First, we interact with the environment as part of a long position.

//--- buy control
   if(temp[0] < min_lot || (temp[1] * MaxTP * Symb.Point()) <= stops || (temp[2] * MaxSL * Symb.Point()) <= stops)
     {
      if(buy_value > 0)
         CloseByDirection(POSITION_TYPE_BUY);
     }
   else
     {
      double buy_lot = min_lot + MathRound((double)(temp[0] - min_lot) / step_lot) * step_lot;
      double buy_tp = NormalizeDouble(Symb.Ask() + temp[1] * MaxTP * Symb.Point(), Symb.Digits());
      double buy_sl = NormalizeDouble(Symb.Ask() - temp[2] * MaxSL * Symb.Point(), Symb.Digits());
      if(buy_value > 0)
         TrailPosition(POSITION_TYPE_BUY, buy_sl, buy_tp);
      if(buy_value != buy_lot)
        {
         if(buy_value > buy_lot)
            ClosePartial(POSITION_TYPE_BUY, buy_value - buy_lot);
         else
            Trade.Buy(buy_lot - buy_value, Symb.Name(), Symb.Ask(), buy_sl, buy_tp);
        }
     }

Repeat for the short position.

//--- sell control
   if(temp[3] < min_lot || (temp[4] * MaxTP * Symb.Point()) <= stops || (temp[5] * MaxSL * Symb.Point()) <= stops)
     {
      if(sell_value > 0)
         CloseByDirection(POSITION_TYPE_SELL);
     }
   else
     {
      double sell_lot = min_lot + MathRound((double)(temp[3] - min_lot) / step_lot) * step_lot;;
      double sell_tp = NormalizeDouble(Symb.Bid() - temp[4] * MaxTP * Symb.Point(), Symb.Digits());
      double sell_sl = NormalizeDouble(Symb.Bid() + temp[5] * MaxSL * Symb.Point(), Symb.Digits());
      if(sell_value > 0)
         TrailPosition(POSITION_TYPE_SELL, sell_sl, sell_tp);
      if(sell_value != sell_lot)
        {
         if(sell_value > sell_lot)
            ClosePartial(POSITION_TYPE_SELL, sell_value - sell_lot);
         else
            Trade.Sell(sell_lot - sell_value, Symb.Name(), Symb.Bid(), sell_sl, sell_tp);
        }
     }

The results of interaction with the environment are then collected into a structure for describing state and actions. Then we add the extrinsic reward. After that, add all this to the trajectory, which, based on the pass results, will be added to the experience replay buffer.

//---
   sState.rewards[0] = bAccount[0];
   sState.rewards[1] = 1.0f - bAccount[1];
   if((buy_value + sell_value) == 0)
      sState.rewards[2] -= (float)(atr / PrevBalance);
   else
      sState.rewards[2] = 0;
   for(ulong i = 0; i < NActions; i++)
      sState.action[i] = temp[i];
   sState.rewards[3] = 0;
   sState.rewards[4] = 0;
   if(!Base.Add(sState))
      ExpertRemove();

Pay attention to the reward vector. So far we have been talking about uncontrolled exploration, while the vector is filled with external rewards. The elements of internal reward, on the contrary, are left with zero values. Note that the saved trajectories will be used to train the main Actor policy at stage 3 of the ExORL framework. However, the population of the reward buffer is the implementation of stage 2 related to the revaluation of states and actions. Therefore, all our actions fit within the framework of the ExORL algorithm.

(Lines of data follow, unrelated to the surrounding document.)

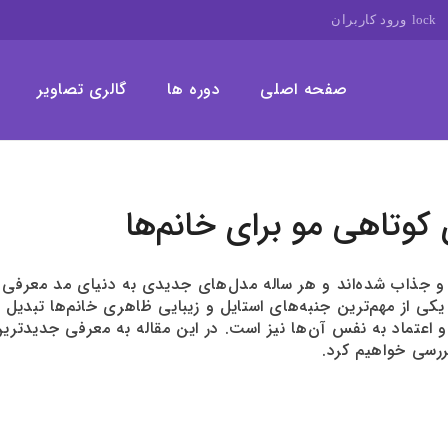
lock
ورود کاربران
صفحه اصلی
دوره ها
گالری تصاویر
وتاهی مو برای خانم‌ها
و جذاب شده‌اند و هر ساله مدل‌های جدیدی به دنیای مد معرفی م
یکی از مهم‌ترین جنبه‌های استایل و زیبایی ظاهری خانم‌ها تبدیل ش
رسی خواهیم کرد.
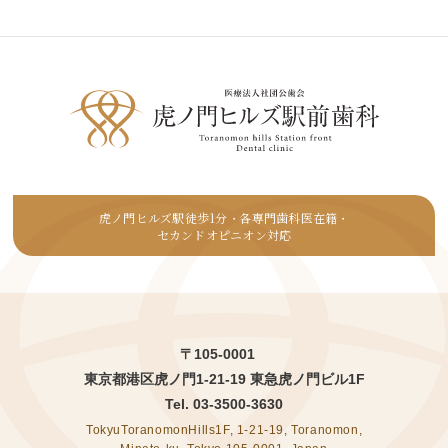
虎ノ門ヒルズ駅徒歩1分
各専門歯科医在籍
・
・
セカンドオピニオン対応
〒105-0001
東京都港区虎ノ門1-21-19 東急虎ノ門ビル1F
Tel.
03-3500-3630
TokyuToranomonHills1F, 1-21-19, Toranomon,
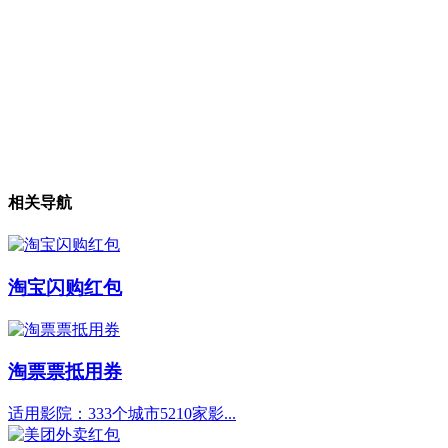
相关导航
淘宝闪购红包
淘票票抵用券
适用影院：333个城市5210家影...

As you can see, the algorithm presented above is almost identical to the methods of interaction with the environment that we discussed earlier. But here we do not complete the method operation, as before. Instead, we move on to the implementation of the learning process for the exploratory Actor policy.

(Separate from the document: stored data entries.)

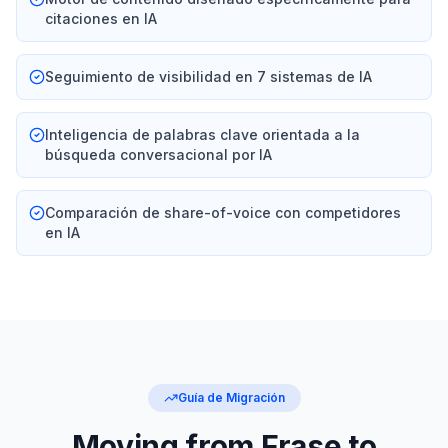
citaciones en IA
Seguimiento de visibilidad en 7 sistemas de IA
Inteligencia de palabras clave orientada a la
búsqueda conversacional por IA
Comparación de share-of-voice con competidores
en IA
Guía de Migración
Moving from Frase to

First of all, we need embedding of the current state and the completed action. To obtain them, we add information about the account status and the Actor's performed action to the buffer of the current environment state. We feed the resulting buffer to the Encoder input and call the feed-forward method.

   bState.AddArray(GetPointer(bAccount));
   bState.AddArray(temp);
   bActions.AssignArray(temp);
   if(!Convolution.feedForward(GetPointer(bState), 1, false, NULL))
     {
      PrintFormat("%s -> %d", __FUNCTION__, __LINE__);
      return;
     }
   Convolution.getResults(temp);

As a result of successful operations, we receive an embedding of the current state.

Next, we check if there is any loaded data about previously traveled trajectories and, if necessary, encode them by calling the CreateEmbeddings method presented above.

   if(!BaseLoaded)
     {
      state_embeddings = CreateEmbeddings();
      BaseLoaded = true;
     }

Please note that regardless of the result of the operations, we set the data loading flag to true. This will allow us to eliminate repeated attempts to load the database of passed states in the future.

Next, we check the size of the state embedding matrix. The zero size of this matrix may indicate the absence of previously traveled trajectories. In this case, we do not have data to update the model parameters at this stage. Therefore, we simply add embedding of the current state to the matrix. Then we move on to waiting for the opening of the next candlestick.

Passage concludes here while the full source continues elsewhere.